Compensation management is a key talent management process involving all workers and managers within an organization. Determining and providing the appropriate compensation for each person — whether it involves base pay, merit pay, or variable pay and incentives such as bonuses — is critical to being able to attract and retain productive members of the workforce, including full- and part-time employees, contingent workers and contractors. The complexities of compensation often prove to be a core challenge for human resources departments as they strive to keep the organization productive, satisfied and motivated while ensuring equitable and defensible pay practices across the entire workforce.
Unfortunately, most human resources departments lack the sophistication in process and support structure to provide a best-in-class total compensation methodology. This brings me to my first imperative for compensation management: Human resources and the Office of Finance must both make compensation management a key priority in their respective divisions and must work together to elevate the practice. It is common knowledge that labor is the largest variable cost in most organizations, but it is not just about the cost of payroll. There is a hard cost associated with lack of labor, also known as cost of vacancy, that has been spotlighted during the pandemic era like never before. At Ventana Research, we assert that by 2024, one-third of organizations using compensation planning tools will be able to support complex (salary increase and bonus) budget-allocation modeling scenarios, rules and guidelines, by both P&L and talent segments. The power to accurately predict compensation changes, likely turnover, and the costs associated with replacing existing talent can help alleviate some of the costs of recruitment and lost productivity, down to the individual business segment, which is a total business imperative, not just an HR issue.
Even with the support of their finance colleagues, HR leaders cannot provide the level of compensation management and insight the business needs using antiquated methodology or tools. Staffing levels, DEI and pay equity levels, labor costs, business wins and losses, and employee sentiment cannot be tracked and analyzed in any meaningful timeframe with a spreadsheet, and yet our recent Total Compensation Benchmark Research revealed that nearly three-quarters (73%) of participants are using spreadsheets in the compensation management process. In order to ensure the best prospect of fairness in compensation practices that lead to the most desirable business outcomes, organizations should invest in proper compensation management technology. The return will be evident in compliance risk mitigation, retention, talent attraction, and by providing a model and pathway to optimal staffing levels based on changing business needs.

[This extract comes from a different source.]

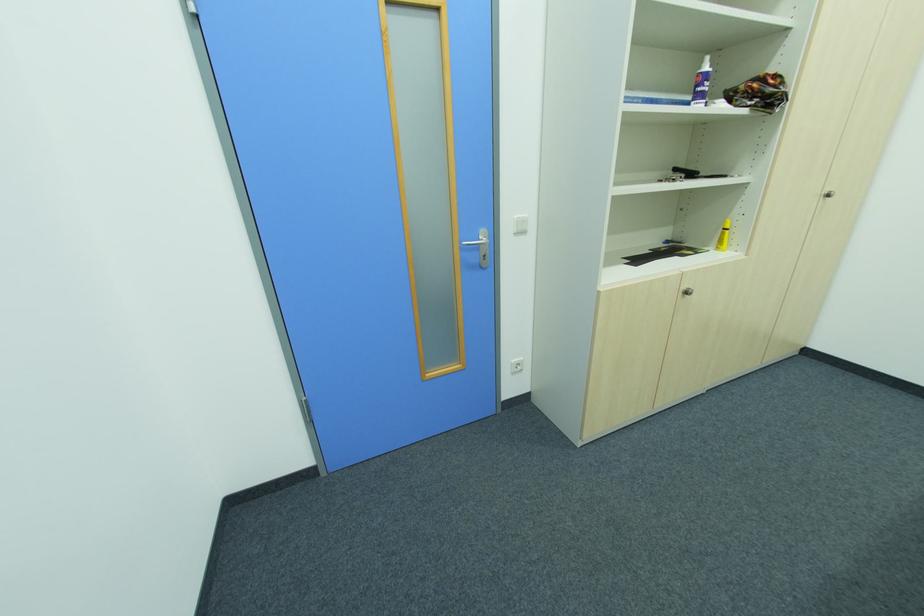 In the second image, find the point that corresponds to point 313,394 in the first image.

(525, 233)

With the right technology in place, HR leaders can spend less time doing the manual work of forecasting, modeling and tracking and more time focused on executing the best strategic approach to compensation management. The technology enables individuals to focus on what is important rather than having to spend time overcoming the limitations of spreadsheets. This is not the current annual compensation review that is favored by most organizations today; rather, it is an end-to-end, year-round approach to compensation management. The annual compensation review is antiquated and potentially harmful to businesses by leaving them ill-equipped to adjust mid-cycle to macro-economic, market and business shifts that can radically impact staffing levels and business performance. It is critical that market, business, and people data be regularly evaluated in context to ensure the desired market compensation strategy is maintained (whether lead, meet or lag), that compensation is distributed fairly and equitably throughout the business, and that risks are identified so that they can be mitigated before they negatively impact the business.

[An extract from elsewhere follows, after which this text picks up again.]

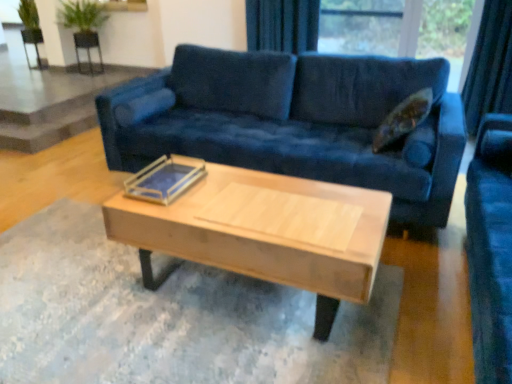 At what (x,y) coordinates should I click in order to perform the action: click on free region on the left part of black mesh chair at upper left, positioned as the first armchair in right-to-left order. Please return your answer as a coordinate pair (x, y). This screenshot has width=512, height=384. Looking at the image, I should click on (74, 73). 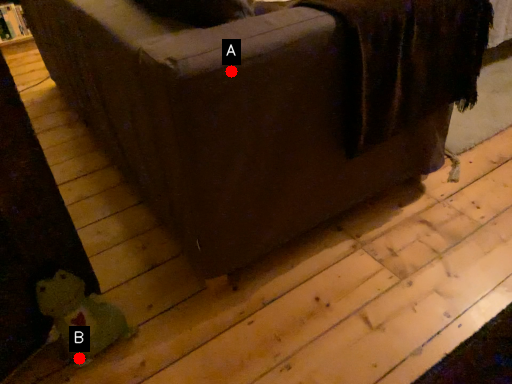 Question: Two points are circled on the image, labeled by A and B beside each circle. Which of the following is the farthest from the observer?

Compensation management is complex and getting it “right” is difficult under the best of circumstances. When managed properly, a well-planned compensation strategy can be a competitive differentiator for organizations that use the information to attract the best talent, minimize regrettable turnover and maintain regulatory and legal compliance. In order to support the sophistication of the process, organizations must provide the right level of interdisciplinary support, technology that is fit for purpose, and a continuous compensation management approach in order to reap the benefits. Without these things, the true potential and business impacts of a modern compensation management approach will never be realized.